Social media and the ROI question
“If I spend £100,000 on setting up a customer community online, what will I get back?”
Sound familiar? These days, every marketing pound invested has to produce a demonstrable return, and often social media is the hardest return to prove. If you’ve set up a Facebook page and it doesn’t seem to be giving you anything back, you’re not alone. Some of the biggest brands in the world are struggling with how to make social media work.
Social media has fundamentally changed how brands interact with customers. But the mistake many companies are making is to ‘do’ social media without really understanding why. Setting up a Facebook page and a Twitter stream just to tick a box, without really understanding why, isn’t going to work for you. If you don’t understand why you’re doing it, you can bet your customers won’t, either.
The key is to have a clear goal from the outset. All too often, social media is tacked on to the marketing programme under the rather vague objective of ‘getting us more exposure’. But without proper thought as to what kind of exposure, and to whom, and to achieve what, it could all be a waste of time.
Forrester divides social media ROI into four categories: financial metrics; digital metrics; brand metrics; and risk management. What important about this is that brands use more than just financial metrics to measure their marketing activities, and social media should be treated in the same way.
The social marketing analytics report, a collaboration between industry leaders Altimeter and Web Analytics Demystified, suggests measuring key performance indicators against four social media objectives: fostering dialogue (KPIs are to measure share of voice, audience engagement and conversation reach); promoting advocacy (measure active advocates, advocate influence, and advocacy impact); facilitate support (measure resolution rate, resolution time and satisfaction score); and spurring innovation (measure topic trends, sentiment ratio and idea impact). Few of these are measurable in hard financial terms, but are closely aligned to the measurement criteria of other marketing disciplines.
But ultimately, what you measure depends on what you’re trying to achieve. Your objectives for social media activity might be around research and development – listening to what your customers want from you, or getting them involved in the R&D process. The ROI on this might be avoiding an expensive error, or seeding early sales. Or you might be using social media as part of your customer service strategy, in which case you measure the level of engagement, response time, or freed resource for your existing customer service team. You might use social media channels to sell – as Dell has done most notably.
Or, you might use social media channels to monitor what’s being said about your brand. Conversations that used to happen in the pub now happen online as well – and the beauty of this is that, if you know where to look (and what to listen to), you can get a real feel for what customers think about you. Monitoring your reputation on social media (for example with our new Social Media Reputation service) provides vital information on how a brand is perceived by customers; whether action is needed to avoid an issue that could damage a brand; and ultimately, the impact that a campaign is having on a brand’s reputation.
The ROI on that could be the survival of the brand.

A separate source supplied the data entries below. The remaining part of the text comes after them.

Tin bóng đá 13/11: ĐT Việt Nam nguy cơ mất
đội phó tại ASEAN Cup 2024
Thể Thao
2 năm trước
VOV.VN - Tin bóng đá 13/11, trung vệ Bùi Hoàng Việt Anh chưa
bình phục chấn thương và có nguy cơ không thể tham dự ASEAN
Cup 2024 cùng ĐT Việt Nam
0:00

Joe Hughes is research and insight manager at social media agency, Yomego

All Comments
I enjoyed your post and appreciate your perspective. I especially like your comments as they relate to measuring value in more ways than just dollars and cents. Scott Monty from Ford Motor Co said it well when he said, “What’s the ROI of putting your pants on in the morning. We know there would be negative consequences if we didn’t do it, but it is difficult to measure.”